「新たな価値観の存在を高らかに」グレート・インディアン・キッチン バリカタさんの映画レビュー(感想・評価)
新たな価値観の存在を高らかに
いやー、よく作りましたね。本国では上映できたのですよねー?きっと。もしそうなら、インドの懐の深さを感じます。カーストの国、信教心が強い国というイメージありますから、アジアの某大国なら速攻上映中止になるんじゃないでしょうかね?
けど本作は、「女性の自由!自由!自由!」って叫びではなく、あくまで「一意見」という仕上がりの作品ですから上映できたのかなぁって思います。新たな価値観の女性を否定しないで欲しい、認めてほ
しいという強いメッセージはありますが、旧来の価値観を否定しているわけではないからです。旧来の価値観を求めている女性たちも多くいるという描写も十分ありますからね。ですから告げ口映画でも価値観反対でもなく、あくまで新たに芽生えつつある(すでにあったのかな?)新たな価値観への賛歌(応援歌かな?)であり、今のインドを描いた作品だと思います。
きっと作り手は親族全ての女性の毎日を見ていて大いなる違和感を感じていたんでしょうね。そしてその違和感の全てがキッチンに集約していると。そこは女性達の仕事場であり唯一自分を開ける場所であるから。そこにある女性の表情が現実で本当なんだと。毎日かつ何世代も繰り返し続いてきたルーティーンが生んできた心のリアル。
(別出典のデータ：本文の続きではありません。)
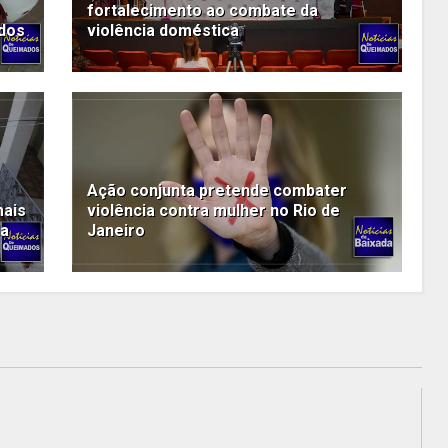
o
fortalecimento ao combate da
dos
violência doméstica
Ação conjunta pretende combater
mais
violência contra mulher no Rio de
da
Janeiro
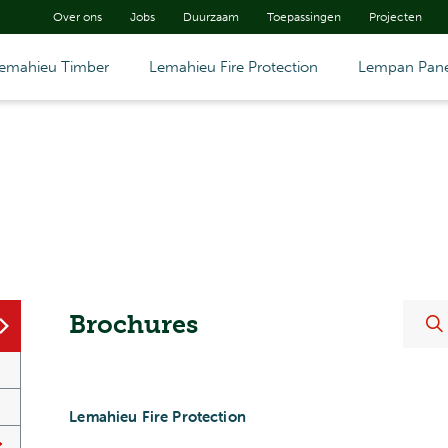
Over ons
Jobs
Duurzaam
Toepassingen
Projecten
emahieu Timber
Lemahieu Fire Protection
Lempan Pane
Brochures
Lemahieu Fire Protection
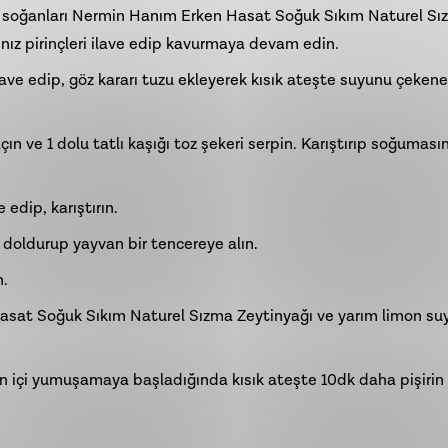
ız soğanları Nermin Hanım
Erken Hasat Soğuk Sıkım Naturel Sı
ğınız pirinçleri ilave edip kavurmaya devam edin.
ave edip, göz kararı tuzu ekleyerek kısık ateşte suyunu çeken
çın ve 1 dolu tatlı kaşığı toz şekeri serpin. Karıştırıp soğumasın
 edip, karıştırın.
e doldurup yayvan bir tencereye alın.
n.
asat Soğuk Sıkım Naturel Sızma Zeytinyağı ve yarım limon su
arın içi yumuşamaya başladığında kısık ateşte 10dk daha pişirin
料理のレシピ動画みたいなんですが、それの積み重ね、繰り返しで迫ってくる心情。「食」から始まる生活の全て。不思議なんですが、映像の積み重ねと男性達とのやり取りを見せているだけなんですが、徐々に感じる違和感、なんだったら男性に対して覚える嫌悪。本当にルーティーン描写が秀逸。リズムよく、そしてだんだん重荷になってくる、不条理感があふれてくるんですよねー。うまいなぁ。うまい、すごーーーくうまい!見事としか言いようがないです。でも、きっと作り手が見てきた風景を切り取っているだけなんだろうなぁ。でも伝わってくる・・・。素晴らしい。
インド映画の定番ダンスシーンはもちろんありますよ。こんなにメッセージ色が強いダンス見たことなかったなぁ、インド映画で。伝統の衣装(ですよねー)を身に纏った女性たちが呪縛からの解放と自由の歌に乗せて舞う。新しいインドへの賛歌のダンス・・・かな?
でも、忘れちゃいけないのは、それを望まない女性も沢山いるはずってこと。幸せの形は人の数だけある。これが、女性の幸せなんだって決めちゃうことは余計なお世話。価値観の新旧に関わらず。その点については万国共通かな?インドだからセンセーショナルなだけで。普遍のテーマかな?
是非是非多くの方々に見ていただきたいです。パートナーと生活されていらっしゃる方々に。